Extracted page text data
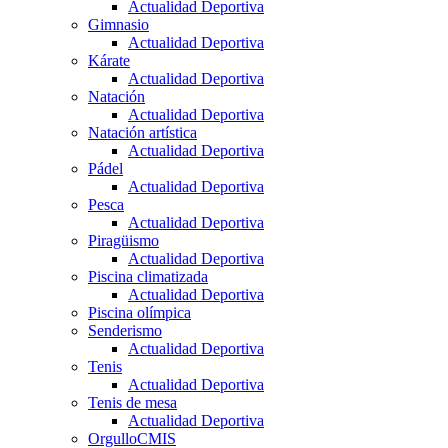
Actualidad Deportiva
Gimnasio
Actualidad Deportiva
Kárate
Actualidad Deportiva
Natación
Actualidad Deportiva
Natación artística
Actualidad Deportiva
Pádel
Actualidad Deportiva
Pesca
Actualidad Deportiva
Piragüismo
Actualidad Deportiva
Piscina climatizada
Actualidad Deportiva
Piscina olímpica
Senderismo
Actualidad Deportiva
Tenis
Actualidad Deportiva
Tenis de mesa
Actualidad Deportiva
OrgulloCMIS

Exercise: Search the records for the word "Piscina", then list every line that has it.

Answer to this exercise:
Piscina climatizada
Piscina olímpica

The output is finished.